Cranial nerves are vital for different functions in the head and neck and other parts of the body. A neurosurgeon performing any procedure near cranial nerves should take maximum care to preserve them as any damage can cause major morbidities.
The canonical descriptions of the cranial nerves serve as an overview of the current medical literature, but research advances continuously reveal new information leading to riveting debates regarding the original classification of some cranial nerve fibers. For instance, it has been found that the nervus intermedius, known for carrying taste fibers from the tongue and associated with cranial nerve VII, has visceral efferent connections with the vestibulocochlear nerve in the internal auditory meatus.[18] Indeed, varied populations[19][20] of efferent fibers to the organ of Corti hair cells modulate afferent transduction sensitivity and are present in mammals[21] and vertebrates.[22] Also, the classification of the cranial accessory nerve as a portion of either vagus or accessory nerves is continually disputed.

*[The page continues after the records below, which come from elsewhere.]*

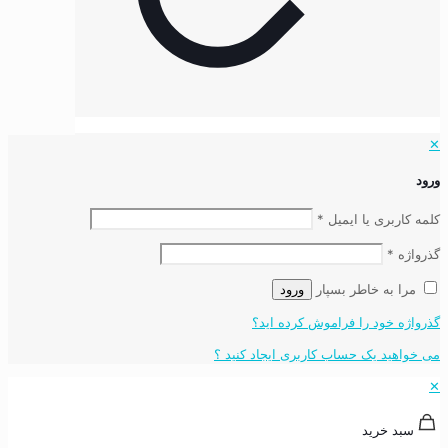
✕
ورود
کلمه کاربری یا ایمیل
*
گذرواژه
*
مرا به خاطر بسپار
ورود
گذرواژه خود را فراموش کرده اید؟
می خواهید یک حساب کاربری ایجاد کنید ؟
✕
سبد خرید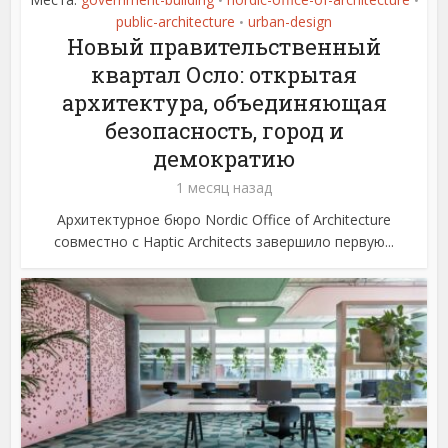
•
•
public-architecture
urban-design
•
Новый правительственный
квартал Осло: открытая
архитектура, объединяющая
безопасность, город и
демократию
1 месяц назад
Архитектурное бюро Nordic Office of Architecture
совместно с Haptic Architects завершило первую...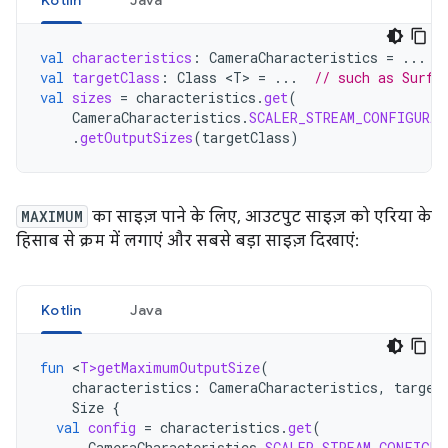
Kotlin
Java
val
characteristics
:
CameraCharacteristics
=
...
val
targetClass
:
Class
<
T
>
=
...
// such as Surfa
val
sizes
=
characteristics
.
get
(
CameraCharacteristics
.
SCALER_STREAM_CONFIGURAT
.
getOutputSizes
(
targetClass
)
MAXIMUM
का साइज़ पाने के लिए, आउटपुट साइज़ को एरिया के
हिसाब से क्रम में लगाएं और सबसे बड़ा साइज़ दिखाएं:
Kotlin
Java
fun
<
T>getMaximumOutputSize
(
characteristics
:
CameraCharacteristics
,
target
Size
{
val
config
=
characteristics
.
get
(
CameraCharacteristics
.
SCALER_STREAM_CONFIGUR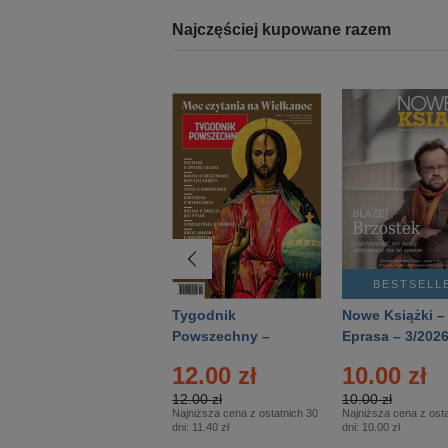
Najczęściej kupowane razem
BESTSELLER
BESTSELL
Technika
Tygodnik
Nowe Książki –
Wojskowa Historia
Powszechny –
Eprasa – 3/202
- Numer specjalny
Eprasa – 14/2026
12.00 zł
10.00 zł
– Eprasa – 2/2026
12.00 zł
10.00 zł
Najniższa cena z ostatnich 30
Najniższa cena z osta
dni:
11.40 zł
dni:
10.00 zł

In the majority of cases cranial accessory nerve, with its fibers originating in nucleus ambiguus of the medulla, has no connections with spinal accessory nerve and its fibers originating in the spinal accessory nucleus of the spinal cord.[23] Also, cranial nerve zero has been recognized in human embryos since 1905 and in adult humans since 1914. While historical textbooks included this nerve,[24] modern anatomical textbooks have omitted it from the official list of cranial nerves.[25] However, the sensory function and modulation of the hypothalamic endocrine and autonomic systems make it physiologically and clinically relevant.[12] Similarly, it has been argued that the optic nerve (cranial nerve II) is not a peripheral nerve at all, but a central cranial tract.[24] This is evidence of the continuous changes brought to accepted anatomical and medical terminology and the structures reflected by those terms.[26][27] As such, a holistic view of cranial nerves may be more valuable than the categorical organization currently present in most textbook narratives. These issues warrant attention since all cranial nerve nuances are particularly relevant for medical and health professions education.